### Instructions for the task
Every entry should be reproduced precisely, with each picture left out.

[Data records]
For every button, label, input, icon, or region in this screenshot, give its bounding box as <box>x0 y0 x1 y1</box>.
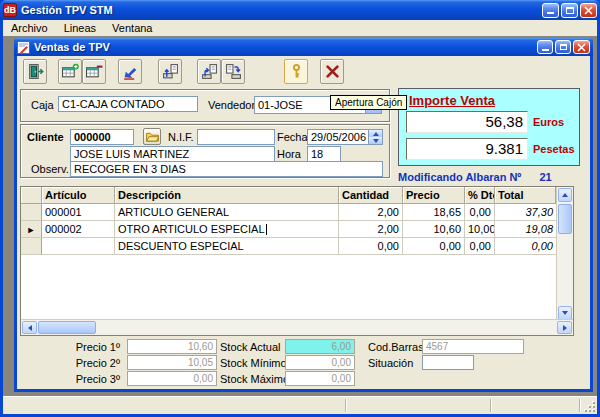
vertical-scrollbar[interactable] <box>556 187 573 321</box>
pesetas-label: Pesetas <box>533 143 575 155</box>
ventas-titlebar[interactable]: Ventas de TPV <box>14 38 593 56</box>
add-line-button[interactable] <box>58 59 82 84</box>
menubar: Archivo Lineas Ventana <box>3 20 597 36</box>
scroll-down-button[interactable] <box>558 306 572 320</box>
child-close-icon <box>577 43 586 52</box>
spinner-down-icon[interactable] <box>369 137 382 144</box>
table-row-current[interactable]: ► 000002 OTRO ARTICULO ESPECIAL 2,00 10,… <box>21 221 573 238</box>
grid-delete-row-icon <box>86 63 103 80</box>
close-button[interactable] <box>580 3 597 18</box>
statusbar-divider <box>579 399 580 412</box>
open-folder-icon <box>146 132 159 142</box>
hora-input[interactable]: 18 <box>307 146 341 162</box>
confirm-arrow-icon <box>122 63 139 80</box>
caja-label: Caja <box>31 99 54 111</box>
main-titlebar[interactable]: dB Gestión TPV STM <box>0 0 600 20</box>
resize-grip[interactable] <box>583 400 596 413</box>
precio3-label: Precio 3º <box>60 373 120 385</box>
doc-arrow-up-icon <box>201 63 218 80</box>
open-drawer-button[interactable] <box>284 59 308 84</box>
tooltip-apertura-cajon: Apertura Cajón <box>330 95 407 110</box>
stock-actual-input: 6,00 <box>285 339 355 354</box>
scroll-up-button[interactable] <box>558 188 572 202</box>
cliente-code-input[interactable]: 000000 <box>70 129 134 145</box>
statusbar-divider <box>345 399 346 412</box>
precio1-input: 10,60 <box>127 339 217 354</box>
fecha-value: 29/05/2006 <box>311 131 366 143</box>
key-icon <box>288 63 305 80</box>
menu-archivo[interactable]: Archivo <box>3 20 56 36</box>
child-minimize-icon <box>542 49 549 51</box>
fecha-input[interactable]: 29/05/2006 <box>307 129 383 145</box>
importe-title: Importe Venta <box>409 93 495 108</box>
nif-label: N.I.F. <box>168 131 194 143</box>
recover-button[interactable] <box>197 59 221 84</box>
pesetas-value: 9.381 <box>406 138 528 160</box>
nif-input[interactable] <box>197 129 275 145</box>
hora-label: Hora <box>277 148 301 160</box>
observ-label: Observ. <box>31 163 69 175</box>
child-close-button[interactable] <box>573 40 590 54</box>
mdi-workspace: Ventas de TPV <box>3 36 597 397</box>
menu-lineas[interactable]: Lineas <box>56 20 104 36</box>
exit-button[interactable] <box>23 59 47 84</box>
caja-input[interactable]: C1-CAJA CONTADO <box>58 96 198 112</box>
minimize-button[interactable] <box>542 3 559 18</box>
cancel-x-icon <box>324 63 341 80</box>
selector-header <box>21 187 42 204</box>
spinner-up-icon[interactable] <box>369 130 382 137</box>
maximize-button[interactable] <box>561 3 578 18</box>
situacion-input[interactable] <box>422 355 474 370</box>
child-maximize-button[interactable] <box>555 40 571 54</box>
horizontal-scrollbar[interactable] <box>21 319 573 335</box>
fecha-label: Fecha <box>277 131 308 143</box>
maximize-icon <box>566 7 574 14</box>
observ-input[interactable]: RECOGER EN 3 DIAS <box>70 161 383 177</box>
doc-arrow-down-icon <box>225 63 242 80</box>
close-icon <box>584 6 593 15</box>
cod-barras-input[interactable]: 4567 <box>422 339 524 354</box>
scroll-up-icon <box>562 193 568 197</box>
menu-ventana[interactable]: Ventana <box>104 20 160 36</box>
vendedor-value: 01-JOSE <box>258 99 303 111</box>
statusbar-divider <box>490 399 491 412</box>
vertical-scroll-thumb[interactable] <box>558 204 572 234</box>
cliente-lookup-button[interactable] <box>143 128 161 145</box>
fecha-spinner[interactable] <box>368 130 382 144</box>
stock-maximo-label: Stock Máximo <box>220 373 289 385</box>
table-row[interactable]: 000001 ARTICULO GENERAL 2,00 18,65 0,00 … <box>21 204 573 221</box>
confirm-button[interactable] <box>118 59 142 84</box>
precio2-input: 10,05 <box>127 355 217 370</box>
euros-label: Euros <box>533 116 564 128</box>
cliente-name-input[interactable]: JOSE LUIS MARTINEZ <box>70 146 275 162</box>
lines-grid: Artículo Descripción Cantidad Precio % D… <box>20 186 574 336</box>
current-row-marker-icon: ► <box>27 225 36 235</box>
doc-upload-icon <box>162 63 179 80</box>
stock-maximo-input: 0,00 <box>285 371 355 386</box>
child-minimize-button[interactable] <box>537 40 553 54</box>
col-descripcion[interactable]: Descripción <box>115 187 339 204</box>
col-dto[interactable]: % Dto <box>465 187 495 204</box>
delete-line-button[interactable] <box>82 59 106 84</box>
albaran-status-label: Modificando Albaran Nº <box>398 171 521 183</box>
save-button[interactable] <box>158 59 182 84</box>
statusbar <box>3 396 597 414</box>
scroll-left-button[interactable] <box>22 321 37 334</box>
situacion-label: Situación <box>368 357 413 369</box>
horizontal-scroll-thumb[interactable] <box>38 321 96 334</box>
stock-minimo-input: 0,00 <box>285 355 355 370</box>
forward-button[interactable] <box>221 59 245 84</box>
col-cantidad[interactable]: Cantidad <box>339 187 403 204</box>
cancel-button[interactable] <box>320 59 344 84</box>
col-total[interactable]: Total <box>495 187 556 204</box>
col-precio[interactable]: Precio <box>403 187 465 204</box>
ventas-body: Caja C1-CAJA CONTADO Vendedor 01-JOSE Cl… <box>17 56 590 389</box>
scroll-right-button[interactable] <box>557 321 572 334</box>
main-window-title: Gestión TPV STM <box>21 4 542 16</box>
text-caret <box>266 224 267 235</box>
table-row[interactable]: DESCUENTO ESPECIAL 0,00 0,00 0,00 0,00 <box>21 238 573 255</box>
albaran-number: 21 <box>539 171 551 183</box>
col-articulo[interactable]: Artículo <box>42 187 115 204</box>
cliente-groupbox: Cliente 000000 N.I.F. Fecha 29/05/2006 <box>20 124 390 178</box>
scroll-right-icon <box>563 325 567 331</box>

### Written reply
For every button, label, input, icon, or region in this screenshot, give its bounding box as <box>x0 y0 x1 y1</box>.
vertical-scrollbar[interactable] <box>556 187 573 321</box>
pesetas-label: Pesetas <box>533 143 575 155</box>
ventas-titlebar[interactable]: Ventas de TPV <box>14 38 593 56</box>
add-line-button[interactable] <box>58 59 82 84</box>
menubar: Archivo Lineas Ventana <box>3 20 597 36</box>
scroll-down-button[interactable] <box>558 306 572 320</box>
child-close-icon <box>577 43 586 52</box>
spinner-down-icon[interactable] <box>369 137 382 144</box>
table-row-current[interactable]: ► 000002 OTRO ARTICULO ESPECIAL 2,00 10,… <box>21 221 573 238</box>
grid-delete-row-icon <box>86 63 103 80</box>
close-button[interactable] <box>580 3 597 18</box>
statusbar-divider <box>579 399 580 412</box>
open-folder-icon <box>146 132 159 142</box>
hora-input[interactable]: 18 <box>307 146 341 162</box>
confirm-arrow-icon <box>122 63 139 80</box>
caja-label: Caja <box>31 99 54 111</box>
main-titlebar[interactable]: dB Gestión TPV STM <box>0 0 600 20</box>
resize-grip[interactable] <box>583 400 596 413</box>
precio3-label: Precio 3º <box>60 373 120 385</box>
doc-arrow-up-icon <box>201 63 218 80</box>
open-drawer-button[interactable] <box>284 59 308 84</box>
tooltip-apertura-cajon: Apertura Cajón <box>330 95 407 110</box>
stock-actual-input: 6,00 <box>285 339 355 354</box>
scroll-up-button[interactable] <box>558 188 572 202</box>
cliente-code-input[interactable]: 000000 <box>70 129 134 145</box>
statusbar-divider <box>345 399 346 412</box>
precio1-input: 10,60 <box>127 339 217 354</box>
fecha-value: 29/05/2006 <box>311 131 366 143</box>
key-icon <box>288 63 305 80</box>
menu-archivo[interactable]: Archivo <box>3 20 56 36</box>
child-minimize-icon <box>542 49 549 51</box>
fecha-input[interactable]: 29/05/2006 <box>307 129 383 145</box>
importe-title: Importe Venta <box>409 93 495 108</box>
nif-label: N.I.F. <box>168 131 194 143</box>
recover-button[interactable] <box>197 59 221 84</box>
pesetas-value: 9.381 <box>406 138 528 160</box>
nif-input[interactable] <box>197 129 275 145</box>
hora-label: Hora <box>277 148 301 160</box>
observ-label: Observ. <box>31 163 69 175</box>
child-close-button[interactable] <box>573 40 590 54</box>
mdi-workspace: Ventas de TPV <box>3 36 597 397</box>
menu-lineas[interactable]: Lineas <box>56 20 104 36</box>
exit-button[interactable] <box>23 59 47 84</box>
caja-input[interactable]: C1-CAJA CONTADO <box>58 96 198 112</box>
minimize-button[interactable] <box>542 3 559 18</box>
cancel-x-icon <box>324 63 341 80</box>
selector-header <box>21 187 42 204</box>
spinner-up-icon[interactable] <box>369 130 382 137</box>
maximize-button[interactable] <box>561 3 578 18</box>
situacion-input[interactable] <box>422 355 474 370</box>
child-maximize-button[interactable] <box>555 40 571 54</box>
horizontal-scrollbar[interactable] <box>21 319 573 335</box>
fecha-label: Fecha <box>277 131 308 143</box>
maximize-icon <box>566 7 574 14</box>
observ-input[interactable]: RECOGER EN 3 DIAS <box>70 161 383 177</box>
doc-arrow-down-icon <box>225 63 242 80</box>
close-icon <box>584 6 593 15</box>
cod-barras-input[interactable]: 4567 <box>422 339 524 354</box>
scroll-up-icon <box>562 193 568 197</box>
menu-ventana[interactable]: Ventana <box>104 20 160 36</box>
vendedor-value: 01-JOSE <box>258 99 303 111</box>
statusbar-divider <box>490 399 491 412</box>
vertical-scroll-thumb[interactable] <box>558 204 572 234</box>
cliente-lookup-button[interactable] <box>143 128 161 145</box>
fecha-spinner[interactable] <box>368 130 382 144</box>
stock-maximo-label: Stock Máximo <box>220 373 289 385</box>
table-row[interactable]: 000001 ARTICULO GENERAL 2,00 18,65 0,00 … <box>21 204 573 221</box>
confirm-button[interactable] <box>118 59 142 84</box>
precio2-input: 10,05 <box>127 355 217 370</box>
euros-label: Euros <box>533 116 564 128</box>
cliente-name-input[interactable]: JOSE LUIS MARTINEZ <box>70 146 275 162</box>
lines-grid: Artículo Descripción Cantidad Precio % D… <box>20 186 574 336</box>
current-row-marker-icon: ► <box>27 225 36 235</box>
doc-upload-icon <box>162 63 179 80</box>
stock-maximo-input: 0,00 <box>285 371 355 386</box>
child-minimize-button[interactable] <box>537 40 553 54</box>
col-descripcion[interactable]: Descripción <box>115 187 339 204</box>
col-dto[interactable]: % Dto <box>465 187 495 204</box>
delete-line-button[interactable] <box>82 59 106 84</box>
albaran-status-label: Modificando Albaran Nº <box>398 171 521 183</box>
save-button[interactable] <box>158 59 182 84</box>
statusbar <box>3 396 597 414</box>
scroll-left-button[interactable] <box>22 321 37 334</box>
situacion-label: Situación <box>368 357 413 369</box>
horizontal-scroll-thumb[interactable] <box>38 321 96 334</box>
stock-minimo-input: 0,00 <box>285 355 355 370</box>
forward-button[interactable] <box>221 59 245 84</box>
col-cantidad[interactable]: Cantidad <box>339 187 403 204</box>
cancel-button[interactable] <box>320 59 344 84</box>
col-total[interactable]: Total <box>495 187 556 204</box>
col-precio[interactable]: Precio <box>403 187 465 204</box>
ventas-body: Caja C1-CAJA CONTADO Vendedor 01-JOSE Cl… <box>17 56 590 389</box>
scroll-right-button[interactable] <box>557 321 572 334</box>
main-window-title: Gestión TPV STM <box>21 4 542 16</box>
text-caret <box>266 224 267 235</box>
table-row[interactable]: DESCUENTO ESPECIAL 0,00 0,00 0,00 0,00 <box>21 238 573 255</box>
albaran-number: 21 <box>539 171 551 183</box>
col-articulo[interactable]: Artículo <box>42 187 115 204</box>
cliente-groupbox: Cliente 000000 N.I.F. Fecha 29/05/2006 <box>20 124 390 178</box>
scroll-right-icon <box>563 325 567 331</box>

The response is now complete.